Think of it as the hip-hop mom equivalent of your average rapper being crushed by a falling 22" spinning rim.

Can we get a moment of silence in the rap community for Dr. West?

And can we make it last for the next hundred years or so?

(Yeah, yeah, I know -- I'm going to hell. Feel free to direct your complaints here.)

"Quote of the Week (Multiple Choice Edition)" (Originally Published, 11.13.08)

"I realize that my place and position in history is that I will go down as the voice of this generation, of this decade... It's me settling into that position of just really accepting that it's one thing to say you want to do it and it's another thing to really end up being like Michael Jordan."

Who said this?

A) Kanye West

B) Kanye West

C) Kanye West

Answer: "You damn sure better know who I'm talkin' 'bout! I spent 200-million dollars puttin' this quote together. Pamela Anderson was ridin' me while I was sayin' it. I jumped the Grand Canyon durin' this interview, got-dammit!"

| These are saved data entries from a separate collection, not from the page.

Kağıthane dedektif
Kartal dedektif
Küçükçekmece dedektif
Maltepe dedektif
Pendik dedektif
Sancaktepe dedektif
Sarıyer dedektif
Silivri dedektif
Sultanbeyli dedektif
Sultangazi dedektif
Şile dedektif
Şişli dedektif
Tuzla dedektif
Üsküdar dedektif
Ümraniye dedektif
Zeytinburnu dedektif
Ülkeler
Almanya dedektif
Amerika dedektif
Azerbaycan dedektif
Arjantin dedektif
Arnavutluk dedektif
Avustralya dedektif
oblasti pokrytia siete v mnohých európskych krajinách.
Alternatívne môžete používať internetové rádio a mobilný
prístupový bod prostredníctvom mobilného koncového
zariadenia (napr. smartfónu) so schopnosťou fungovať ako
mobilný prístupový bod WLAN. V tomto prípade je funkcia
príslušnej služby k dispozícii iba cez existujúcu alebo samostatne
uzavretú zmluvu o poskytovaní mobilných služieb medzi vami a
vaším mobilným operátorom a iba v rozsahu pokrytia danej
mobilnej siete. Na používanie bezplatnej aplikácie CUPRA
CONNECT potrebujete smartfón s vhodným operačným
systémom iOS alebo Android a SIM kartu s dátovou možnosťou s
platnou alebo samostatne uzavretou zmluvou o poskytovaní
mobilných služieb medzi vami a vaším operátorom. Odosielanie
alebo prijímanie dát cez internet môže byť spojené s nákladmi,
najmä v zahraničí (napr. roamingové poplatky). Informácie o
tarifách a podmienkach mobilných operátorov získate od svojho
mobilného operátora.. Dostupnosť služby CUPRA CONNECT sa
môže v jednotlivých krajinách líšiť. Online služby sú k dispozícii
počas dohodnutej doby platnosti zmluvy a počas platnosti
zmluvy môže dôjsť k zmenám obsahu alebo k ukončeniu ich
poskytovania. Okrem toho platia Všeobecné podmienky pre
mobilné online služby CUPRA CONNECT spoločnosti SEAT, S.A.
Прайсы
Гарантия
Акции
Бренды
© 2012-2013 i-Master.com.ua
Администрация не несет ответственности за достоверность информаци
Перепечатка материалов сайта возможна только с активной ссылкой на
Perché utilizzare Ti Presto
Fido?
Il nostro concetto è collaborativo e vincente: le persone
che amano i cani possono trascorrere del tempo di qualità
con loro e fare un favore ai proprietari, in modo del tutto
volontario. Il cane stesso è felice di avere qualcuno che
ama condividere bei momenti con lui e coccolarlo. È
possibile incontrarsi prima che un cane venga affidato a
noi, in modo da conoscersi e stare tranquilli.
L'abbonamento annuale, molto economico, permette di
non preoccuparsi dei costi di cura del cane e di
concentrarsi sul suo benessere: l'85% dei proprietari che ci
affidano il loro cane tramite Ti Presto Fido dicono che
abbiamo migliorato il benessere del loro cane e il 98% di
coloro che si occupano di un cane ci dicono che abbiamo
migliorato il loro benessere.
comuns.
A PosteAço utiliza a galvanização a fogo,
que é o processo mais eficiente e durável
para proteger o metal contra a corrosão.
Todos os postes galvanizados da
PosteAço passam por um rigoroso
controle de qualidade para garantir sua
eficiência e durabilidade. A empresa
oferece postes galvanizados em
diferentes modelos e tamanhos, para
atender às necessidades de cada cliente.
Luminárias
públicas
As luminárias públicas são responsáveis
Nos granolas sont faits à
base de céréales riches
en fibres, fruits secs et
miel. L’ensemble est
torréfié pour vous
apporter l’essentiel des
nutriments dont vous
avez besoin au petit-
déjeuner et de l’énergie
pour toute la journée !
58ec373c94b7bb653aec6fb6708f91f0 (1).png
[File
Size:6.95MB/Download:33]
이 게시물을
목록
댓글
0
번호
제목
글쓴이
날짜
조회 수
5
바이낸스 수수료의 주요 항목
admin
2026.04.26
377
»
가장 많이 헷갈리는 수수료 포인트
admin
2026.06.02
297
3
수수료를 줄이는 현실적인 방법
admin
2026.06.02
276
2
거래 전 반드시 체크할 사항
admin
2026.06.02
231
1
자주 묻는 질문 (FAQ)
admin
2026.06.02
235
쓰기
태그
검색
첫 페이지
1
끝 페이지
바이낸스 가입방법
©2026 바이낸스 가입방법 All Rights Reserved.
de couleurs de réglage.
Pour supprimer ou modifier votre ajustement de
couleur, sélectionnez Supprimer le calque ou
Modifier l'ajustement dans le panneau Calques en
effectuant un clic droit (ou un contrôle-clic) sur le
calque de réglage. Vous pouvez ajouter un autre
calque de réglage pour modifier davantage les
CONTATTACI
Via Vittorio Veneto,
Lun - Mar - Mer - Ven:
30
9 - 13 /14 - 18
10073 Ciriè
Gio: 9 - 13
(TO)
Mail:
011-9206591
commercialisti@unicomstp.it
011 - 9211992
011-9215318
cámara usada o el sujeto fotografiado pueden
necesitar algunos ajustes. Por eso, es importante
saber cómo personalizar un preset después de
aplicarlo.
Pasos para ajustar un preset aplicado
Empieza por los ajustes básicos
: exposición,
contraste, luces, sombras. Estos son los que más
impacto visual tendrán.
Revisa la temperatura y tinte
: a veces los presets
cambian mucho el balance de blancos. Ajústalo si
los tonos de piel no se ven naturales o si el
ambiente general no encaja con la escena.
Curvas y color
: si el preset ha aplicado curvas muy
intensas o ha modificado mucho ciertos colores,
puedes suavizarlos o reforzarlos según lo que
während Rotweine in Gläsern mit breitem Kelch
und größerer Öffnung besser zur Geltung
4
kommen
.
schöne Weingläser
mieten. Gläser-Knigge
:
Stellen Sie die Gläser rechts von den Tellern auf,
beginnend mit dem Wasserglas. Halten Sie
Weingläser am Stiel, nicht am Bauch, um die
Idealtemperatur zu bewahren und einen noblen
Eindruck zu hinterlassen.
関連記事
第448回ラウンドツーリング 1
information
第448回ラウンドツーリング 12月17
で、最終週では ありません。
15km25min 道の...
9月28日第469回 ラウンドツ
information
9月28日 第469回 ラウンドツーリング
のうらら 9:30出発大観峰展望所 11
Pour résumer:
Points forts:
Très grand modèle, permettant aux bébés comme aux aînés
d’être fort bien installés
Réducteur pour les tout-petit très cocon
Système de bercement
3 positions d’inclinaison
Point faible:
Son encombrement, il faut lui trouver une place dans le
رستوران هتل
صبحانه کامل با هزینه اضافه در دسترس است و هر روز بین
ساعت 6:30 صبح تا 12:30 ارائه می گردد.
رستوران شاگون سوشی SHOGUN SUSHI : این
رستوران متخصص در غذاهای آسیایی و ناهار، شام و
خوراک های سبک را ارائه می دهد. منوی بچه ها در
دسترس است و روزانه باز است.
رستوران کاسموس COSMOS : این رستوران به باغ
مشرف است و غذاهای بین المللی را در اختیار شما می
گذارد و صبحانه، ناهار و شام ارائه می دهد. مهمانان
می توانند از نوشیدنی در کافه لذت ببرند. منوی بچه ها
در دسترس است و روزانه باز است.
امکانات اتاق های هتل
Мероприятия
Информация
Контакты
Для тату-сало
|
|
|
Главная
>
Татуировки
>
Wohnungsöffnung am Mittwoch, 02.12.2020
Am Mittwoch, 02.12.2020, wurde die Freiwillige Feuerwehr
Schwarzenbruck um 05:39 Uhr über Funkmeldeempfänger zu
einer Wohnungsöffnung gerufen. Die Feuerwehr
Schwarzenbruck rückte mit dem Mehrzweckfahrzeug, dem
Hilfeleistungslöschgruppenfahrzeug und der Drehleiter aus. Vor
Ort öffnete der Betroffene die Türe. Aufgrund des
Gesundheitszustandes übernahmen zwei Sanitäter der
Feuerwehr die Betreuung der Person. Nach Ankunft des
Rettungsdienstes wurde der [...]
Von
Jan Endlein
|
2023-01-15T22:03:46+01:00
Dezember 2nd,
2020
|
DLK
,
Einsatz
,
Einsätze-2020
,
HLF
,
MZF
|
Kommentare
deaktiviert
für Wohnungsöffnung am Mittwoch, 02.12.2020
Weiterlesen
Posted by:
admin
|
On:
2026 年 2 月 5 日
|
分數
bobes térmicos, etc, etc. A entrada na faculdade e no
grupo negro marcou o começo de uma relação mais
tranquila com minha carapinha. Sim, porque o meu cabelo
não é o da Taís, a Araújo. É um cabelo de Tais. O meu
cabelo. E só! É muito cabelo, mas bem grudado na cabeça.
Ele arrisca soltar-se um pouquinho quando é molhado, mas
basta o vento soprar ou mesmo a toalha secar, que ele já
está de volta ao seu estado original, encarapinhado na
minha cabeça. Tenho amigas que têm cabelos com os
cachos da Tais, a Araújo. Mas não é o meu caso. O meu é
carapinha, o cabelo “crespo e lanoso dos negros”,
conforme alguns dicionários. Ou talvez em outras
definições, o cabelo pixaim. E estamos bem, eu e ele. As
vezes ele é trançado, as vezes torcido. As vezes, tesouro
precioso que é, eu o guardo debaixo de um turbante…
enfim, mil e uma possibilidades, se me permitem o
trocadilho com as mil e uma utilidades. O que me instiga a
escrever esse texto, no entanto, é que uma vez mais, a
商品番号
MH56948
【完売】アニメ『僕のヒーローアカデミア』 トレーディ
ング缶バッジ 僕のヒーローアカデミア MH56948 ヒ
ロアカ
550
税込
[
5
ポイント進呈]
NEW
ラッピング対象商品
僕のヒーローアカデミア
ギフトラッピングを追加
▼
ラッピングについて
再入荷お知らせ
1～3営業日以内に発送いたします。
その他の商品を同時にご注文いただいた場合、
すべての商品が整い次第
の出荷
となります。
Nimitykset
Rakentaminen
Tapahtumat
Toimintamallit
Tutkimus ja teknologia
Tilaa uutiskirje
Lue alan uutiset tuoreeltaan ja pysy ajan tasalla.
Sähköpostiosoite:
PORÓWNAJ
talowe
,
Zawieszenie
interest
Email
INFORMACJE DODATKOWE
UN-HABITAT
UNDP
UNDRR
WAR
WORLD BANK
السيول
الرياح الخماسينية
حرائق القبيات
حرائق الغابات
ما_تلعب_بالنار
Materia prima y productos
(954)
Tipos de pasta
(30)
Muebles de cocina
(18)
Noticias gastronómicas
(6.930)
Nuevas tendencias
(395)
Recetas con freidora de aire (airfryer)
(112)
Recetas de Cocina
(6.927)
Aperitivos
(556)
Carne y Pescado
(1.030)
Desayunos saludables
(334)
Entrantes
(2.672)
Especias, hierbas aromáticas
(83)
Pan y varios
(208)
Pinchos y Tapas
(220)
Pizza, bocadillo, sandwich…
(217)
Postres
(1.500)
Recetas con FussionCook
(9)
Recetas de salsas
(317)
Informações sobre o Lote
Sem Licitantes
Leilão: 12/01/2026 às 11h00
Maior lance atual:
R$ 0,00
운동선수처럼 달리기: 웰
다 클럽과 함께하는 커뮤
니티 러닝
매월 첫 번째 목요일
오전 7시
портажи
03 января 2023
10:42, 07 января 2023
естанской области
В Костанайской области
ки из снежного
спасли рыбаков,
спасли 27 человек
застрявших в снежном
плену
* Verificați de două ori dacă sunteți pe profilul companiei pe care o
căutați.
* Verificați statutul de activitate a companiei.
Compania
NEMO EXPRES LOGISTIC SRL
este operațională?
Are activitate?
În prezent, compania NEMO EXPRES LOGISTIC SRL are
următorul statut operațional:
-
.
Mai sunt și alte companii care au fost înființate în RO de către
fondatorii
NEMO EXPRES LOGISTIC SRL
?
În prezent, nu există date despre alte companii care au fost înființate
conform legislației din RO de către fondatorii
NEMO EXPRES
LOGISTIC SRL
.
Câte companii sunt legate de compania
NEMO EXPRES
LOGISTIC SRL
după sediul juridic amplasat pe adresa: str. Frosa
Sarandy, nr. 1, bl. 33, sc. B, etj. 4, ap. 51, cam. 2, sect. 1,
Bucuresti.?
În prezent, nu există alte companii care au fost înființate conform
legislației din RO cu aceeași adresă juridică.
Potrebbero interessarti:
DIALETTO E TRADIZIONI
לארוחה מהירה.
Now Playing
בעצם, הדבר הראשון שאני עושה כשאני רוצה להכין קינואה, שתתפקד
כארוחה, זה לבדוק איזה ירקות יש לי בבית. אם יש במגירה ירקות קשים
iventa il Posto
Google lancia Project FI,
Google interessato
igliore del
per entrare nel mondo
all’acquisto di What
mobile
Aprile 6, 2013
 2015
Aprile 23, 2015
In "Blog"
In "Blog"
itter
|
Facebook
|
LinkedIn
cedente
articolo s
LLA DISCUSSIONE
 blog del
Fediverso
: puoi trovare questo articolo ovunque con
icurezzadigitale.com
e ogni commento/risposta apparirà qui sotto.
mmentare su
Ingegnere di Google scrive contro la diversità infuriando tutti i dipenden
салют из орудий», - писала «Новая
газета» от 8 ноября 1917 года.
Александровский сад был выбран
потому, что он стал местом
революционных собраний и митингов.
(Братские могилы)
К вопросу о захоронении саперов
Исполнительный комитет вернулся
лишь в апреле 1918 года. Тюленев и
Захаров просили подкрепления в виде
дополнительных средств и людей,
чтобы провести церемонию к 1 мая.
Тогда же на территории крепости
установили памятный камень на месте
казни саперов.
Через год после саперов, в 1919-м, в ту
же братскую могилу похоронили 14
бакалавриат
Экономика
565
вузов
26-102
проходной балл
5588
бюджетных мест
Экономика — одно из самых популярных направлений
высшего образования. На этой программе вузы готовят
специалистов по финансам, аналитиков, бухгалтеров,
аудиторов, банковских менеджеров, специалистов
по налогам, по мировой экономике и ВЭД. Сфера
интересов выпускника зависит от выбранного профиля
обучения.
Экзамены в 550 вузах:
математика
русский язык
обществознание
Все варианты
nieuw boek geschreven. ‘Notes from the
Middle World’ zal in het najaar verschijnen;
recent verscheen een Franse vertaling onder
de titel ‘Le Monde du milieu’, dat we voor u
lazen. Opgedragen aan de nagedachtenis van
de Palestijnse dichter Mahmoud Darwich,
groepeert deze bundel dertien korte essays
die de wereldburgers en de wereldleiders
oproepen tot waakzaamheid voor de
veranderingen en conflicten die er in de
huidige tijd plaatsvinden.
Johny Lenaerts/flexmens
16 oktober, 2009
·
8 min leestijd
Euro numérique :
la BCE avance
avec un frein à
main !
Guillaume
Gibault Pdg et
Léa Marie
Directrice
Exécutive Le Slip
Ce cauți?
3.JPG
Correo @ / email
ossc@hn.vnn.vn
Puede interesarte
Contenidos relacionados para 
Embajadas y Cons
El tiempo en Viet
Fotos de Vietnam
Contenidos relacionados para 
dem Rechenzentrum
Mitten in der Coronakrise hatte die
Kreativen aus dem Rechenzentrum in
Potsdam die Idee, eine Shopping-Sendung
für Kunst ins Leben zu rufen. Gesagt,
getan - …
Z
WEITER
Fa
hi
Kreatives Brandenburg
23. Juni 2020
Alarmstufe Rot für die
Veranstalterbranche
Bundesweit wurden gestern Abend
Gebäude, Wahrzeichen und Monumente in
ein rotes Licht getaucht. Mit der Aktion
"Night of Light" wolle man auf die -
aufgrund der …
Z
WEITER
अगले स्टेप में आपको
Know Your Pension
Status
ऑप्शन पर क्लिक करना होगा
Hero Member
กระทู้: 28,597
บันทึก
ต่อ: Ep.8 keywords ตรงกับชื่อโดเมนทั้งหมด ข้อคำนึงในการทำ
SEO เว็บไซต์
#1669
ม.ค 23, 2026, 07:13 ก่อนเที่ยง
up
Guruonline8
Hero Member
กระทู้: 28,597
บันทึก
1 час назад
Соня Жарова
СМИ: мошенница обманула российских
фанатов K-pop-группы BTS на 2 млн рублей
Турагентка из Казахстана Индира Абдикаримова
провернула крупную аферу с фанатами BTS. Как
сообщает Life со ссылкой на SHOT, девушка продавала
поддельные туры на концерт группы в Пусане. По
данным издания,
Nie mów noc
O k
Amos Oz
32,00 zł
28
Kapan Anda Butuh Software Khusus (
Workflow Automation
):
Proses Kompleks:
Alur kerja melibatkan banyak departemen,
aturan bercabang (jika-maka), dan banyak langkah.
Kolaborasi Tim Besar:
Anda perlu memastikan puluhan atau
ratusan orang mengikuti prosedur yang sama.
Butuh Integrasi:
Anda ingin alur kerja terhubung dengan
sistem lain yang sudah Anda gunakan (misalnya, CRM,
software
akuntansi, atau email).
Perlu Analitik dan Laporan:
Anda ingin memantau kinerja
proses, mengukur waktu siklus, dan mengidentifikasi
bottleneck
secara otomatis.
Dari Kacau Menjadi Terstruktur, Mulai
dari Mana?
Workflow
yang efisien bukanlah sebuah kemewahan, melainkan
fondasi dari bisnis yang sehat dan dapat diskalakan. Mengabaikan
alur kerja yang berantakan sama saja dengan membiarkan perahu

From "That Stupid Year: The Ten Most Ridiculous, Shameful or Generally Unfortunate People and Events of 2008" (Originally Published, 1.5.09)

3. Kanye West

Title: Voice of a Generation (Just Ask Him), Auto-Tune Afficionado, Little Boy Who Just Wants To Be Loved, Douchebag

Big Pharm Recommended Treatment: Zoloft, Stick One Ball of Cotton in Each Ear

The Facts:
Let's just say it: Kanye West isn't nearly as talented, important, or distinguished as he thinks he is. He couldn't be. It's simply impossible to be a carbon-based life form and have achieved the kind of preeminence Kanye insists he has. If he were even half the omnipotent cultural juggernaut he believes himself to be, he would've shed his physical form and morphed into a phantasmal ball of pure energy years ago. For the most part, 2008 didn't really bring anything new from Kanye that we hadn't already come to expect: There were the usual boasts about possibly being the most influential human being since Christ; the inescapable guest appearances on the records of lesser musicians (the year's nadir being his irritating cameo on the already irritating-as-hell American Boy); and of course the petulant whining about how no one shows him the adequate level of respect and everyone is out to get him because he's black. But toward the end of the year, we were treated to a new, yet not even slightly unexpected, side of Kanye: that of the self-loathing mega-star. Certainly, the death of his mother took an emotional toll on him. But the supposed result of it and a few other recent personal catastrophes -- his latest release, 808s and Heartbreak -- plays exactly the way you'd figure an "introspective" album from Kanye West would. Even at its quietest and ostensibly least obtrusive, the whole thing exudes its creator's legendarily gargantuan ego. Kanye can do self-pity; God knows we've heard it from him before. But after being asked to tolerate his narcissistic swagger for so long, it's just not very easy to feel sorry for him. And 808s, with it's ironically bombastic sadness, makes Kanye seem all the more like the kid who, even at his lowest suicide-threatening point, is just looking for attention.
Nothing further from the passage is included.